Secondary outcome variables were the rate of unexpected extended postoperative stay and the reason for it, emergency department visits rate in the first 30 days, pain assessment using a visual analogue scale from 0 (no pain at all) to 10 (the worst pain imaginable), functional outcome according to the Harris hip scale, as well as patient satisfaction with the discharge procedure using a 5-category Likert-type scale: very satisfied, satisfied, indifferent, dissatisfied, dissatisfied, very dissatisfied. Results were analysed by grouping the responses into satisfied (very satisfied and satisfied) and dissatisfied (the other three responses).
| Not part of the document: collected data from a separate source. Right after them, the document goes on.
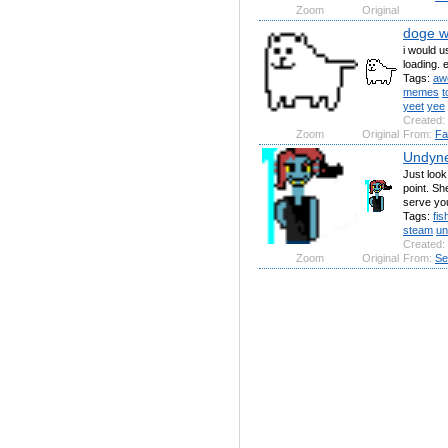
Zoom
Original
doge wi
i would u
loading. 
Tags:
aw
memes
t
yeet
yee
Created:
Zoom
Original
From:
Fa
Undyn
Just look 
point. Sh
serve you
Tags:
fis
steam
un
Created:
Zoom
Original
From:
Se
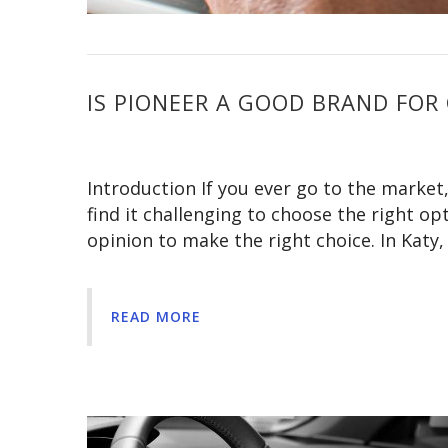
IS PIONEER A GOOD BRAND FOR 
Introduction If you ever go to the market
find it challenging to choose the right op
opinion to make the right choice. In Katy
READ MORE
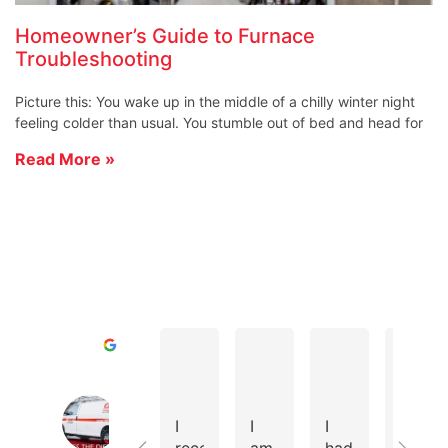
Homeowner’s Guide to Furnace
Troubleshooting
Picture this: You wake up in the middle of a chilly winter night
feeling colder than usual. You stumble out of bed and head for
Read More »
D A.
Todd R.
Cole D.
Excellent
Cates Heating & Cooling Home of 
4.8
I
I
I
We
Based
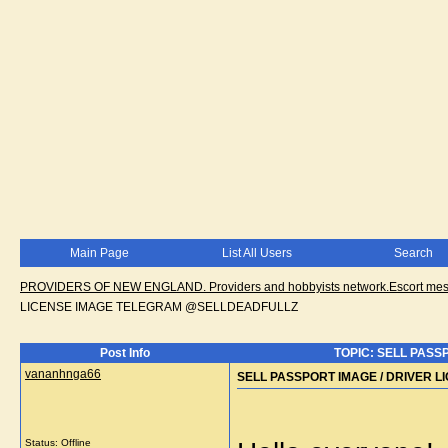
Main Page
List All Users
Search
PROVIDERS OF NEW ENGLAND. Providers and hobbyists network.Escort messa
LICENSE IMAGE TELEGRAM @SELLDEADFULLZ
Post Info
TOPIC: SELL PASS
vananhnga66
SELL PASSPORT IMAGE / DRIVER 
Status: Offline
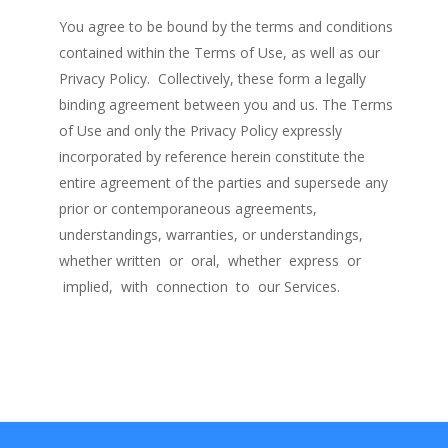
You agree to be bound by the terms and conditions
contained within the Terms of Use, as well as our
Privacy Policy. Collectively, these form a legally
binding agreement between you and us. The Terms
of Use and only the Privacy Policy expressly
incorporated by reference herein constitute the
entire agreement of the parties and supersede any
prior or contemporaneous agreements,
understandings, warranties, or understandings,
whether written or oral, whether express or
implied, with connection to our Services.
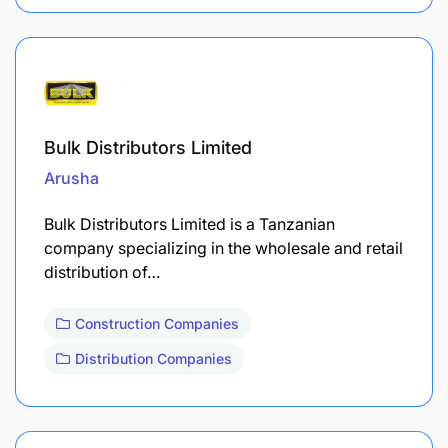
Bulk Distributors Limited
Arusha
Bulk Distributors Limited is a Tanzanian
company specializing in the wholesale and retail
distribution of…
Construction Companies
Distribution Companies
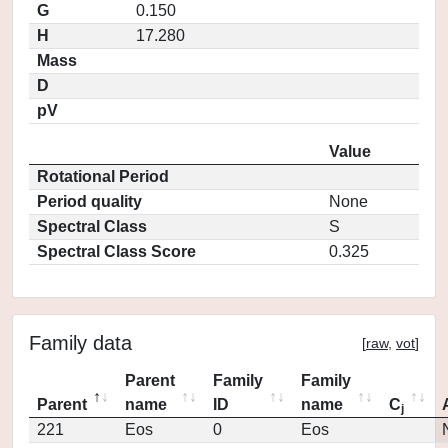
G
0.150
H
17.280
Mass
D
pV
Value
Rotational Period
Period quality
None
Spectral Class
S
Spectral Class Score
0.325
Family data
[
raw
,
vot
]
Parent
Family
Family
Parent
name
ID
name
C
j
221
Eos
0
Eos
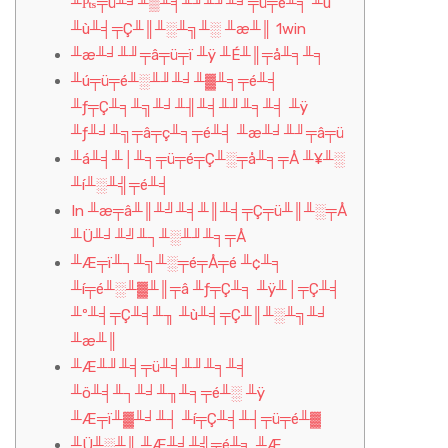
╨₧╤ü╨╛╨▒╨╡╨╜╨╜╨╛╤ü╤é╨╕ ╨ú
╨ù╨╡╤Ç╨║╨░╨╗╨░ ╨æ╨║ 1win
╨æ╨╛╨╜╤â╤ü╤ï ╨ÿ ╨É╨║╤å╨╕╨╕
╨ú╤ü╤é╨░╨╜╨╛╨▓╨╕╤é╨╡
╨ƒ╤Ç╨╕╨╗╨╛╨╢╨╡╨╜╨╕╨╡ ╨ÿ
╨ƒ╨╛╨╗╤â╤ç╨╕╤é╨╡ ╨æ╨╛╨╜╤â╤ü
╨á╨╡╨│╨╕╤ü╤é╤Ç╨░╤å╨╕╤Å ╨¥╨░
╨í╨░╨╣╤é╨╡
In ╨æ╤â╨║╨╝╨╡╨║╨╡╤Ç╤ü╨║╨░╤Å
╨Ü╨╛╨╝╨┐╨░╨╜╨╕╤Å
╨Æ╤ï╨┐╨╗╨░╤é╤Å╤é ╨¢╨╕
╨í╤é╨░╨▓╨║╤â ╨ƒ╤Ç╨╕ ╨ÿ╨│╤Ç╨╡
╨º╨╡╤Ç╨╡╨╖ ╨ù╨╡╤Ç╨║╨░╨╗╨╛
╨æ╨║
╨Æ╨╜╨╡╤ü╨╡╨╜╨╕╨╡
╨ö╨╡╨┐╨╛╨╖╨╕╤é╨░ ╨ÿ
╨Æ╤ï╨▓╨╛╨┤ ╨í╤Ç╨╡╨┤╤ü╤é╨▓
╨Ü╨░╨║ ╨Æ╨╛╨╣╤é╨╕ ╨Æ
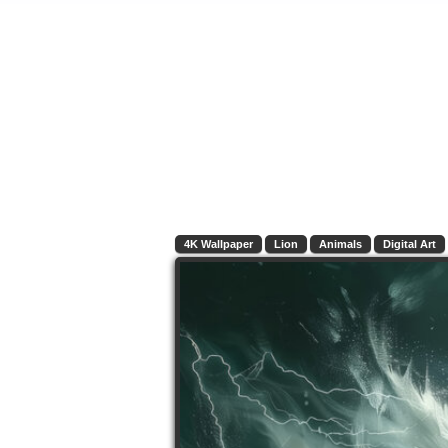
4K Wallpaper
Lion
Animals
Digital Art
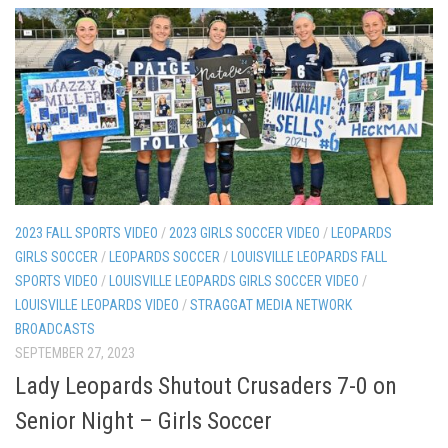
2023 FALL SPORTS VIDEO
/
2023 GIRLS SOCCER VIDEO
/
LEOPARDS
GIRLS SOCCER
/
LEOPARDS SOCCER
/
LOUISVILLE LEOPARDS FALL
SPORTS VIDEO
/
LOUISVILLE LEOPARDS GIRLS SOCCER VIDEO
/
LOUISVILLE LEOPARDS VIDEO
/
STRAGGAT MEDIA NETWORK
BROADCASTS
SEPTEMBER 27, 2023
Lady Leopards Shutout Crusaders 7-0 on
Senior Night – Girls Soccer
The economic cost of each procedure was also examined. The costs associated with admission, preoperative assessment, operating theatre, surgery, prosthetic material, and recovery room are similar regardless of the length of hospitalisation. The only factor that could be modified in terms of the final cost is the length of stay. At our centre, the average daily cost of hospital stay is 250€, regardless of whether or not it is a full 24h stay; in addition to this, the average cost for standard pain medication and treatment materials is 50€.

Statistical analysis

The minimum required sample size was calculated on the basis of the primary endpoint of the rate of major postoperative complications requiring that the patient be readmitted. A prospective, European, multicentre study reported a rate of 4% among individuals who had a standard 3-day short stay.11 In light of this finding, a non-inferiority test was proposed for the rapid discharge group after only one night, such that the rate in this group would be at least similar to, and not higher than, that outlined for the routine short stay lasting three days. Assuming a statistical significance of p<0.05 and an 80% statistical power, 154 patients were required; i.e., 77 in each group. Allowing for a possible loss to follow-up of 5% of the participants to be included, a sample of 162 patients was estimated: 81 in each arm.

Statistical analyses were performed using the SPSS® v. 21 software (SPSS Inc., Chicago, USA). The normal or non-parametric distribution of the variables was evaluated using the Kolmogorov–Smirnov test. Intergroup comparison of qualitative variables was carried out with the chi-square test or Fisher's exact test. The means of independent samples were compared by means of the Student's t-test or the non-parametric Mann–Whitney test, whereas the paired samples were compared using the paired Student's t-test or the non-parametric Wilcoxon signed-rank test. For all tests, statistical significance was considered at p<0.05.

Results

Over the course of the entire study period, 167 patients with primary THA underwent surgery, from which the aim was to recruit the first 81 patients in each period who met the criteria. During the first period, between September and December 2022, which constituted the routine discharge group, three patients of the first 84 patients who underwent surgery were excluded, two because they were over the age of 85 years and one because he had suffered a myocardial infarction six months prior to the arthroplasty. Eighty-one patients were still valid for the study, with no loss to follow-up until the end of the study. During the second period, between January and April 2023, from which the rapid discharge group was recruited, of the first 83 subjects undergoing THA, two were excluded: one because they resided in a nursing home and the other due to being older than 85 years of age. Eighty-one patients remained valid for the study, with no loss to follow-up until the end of the study (Fig. 1).

Figure 1.

Flow chart of participants admitted into the study.

The baseline characteristics of both groups can be found in Table 3.

Table 3.

Patients’ baseline characteristics.

Variable  Standard discharge(n=81)  Rapid discharge(n=81)  p 
Age (years)  67.0 (10.5)  65.7 (12.9)  .606 
Gender female, n (%)  46 (56.7%)  45 (55.5%)  .874 
BMI (kg/m232.2 (6.7)  31.5 (6.3)  .494 
ASA  2.0 (0.7)  1.9 (0.6)  .354 
Charlson index  2.8 (0.9)  2.5 (1.3)  .144 

Data regarding continuous variables are expressed as the mean (standard deviation).

ASA: American Society of Anaesthesiologists; BMI: body mass index.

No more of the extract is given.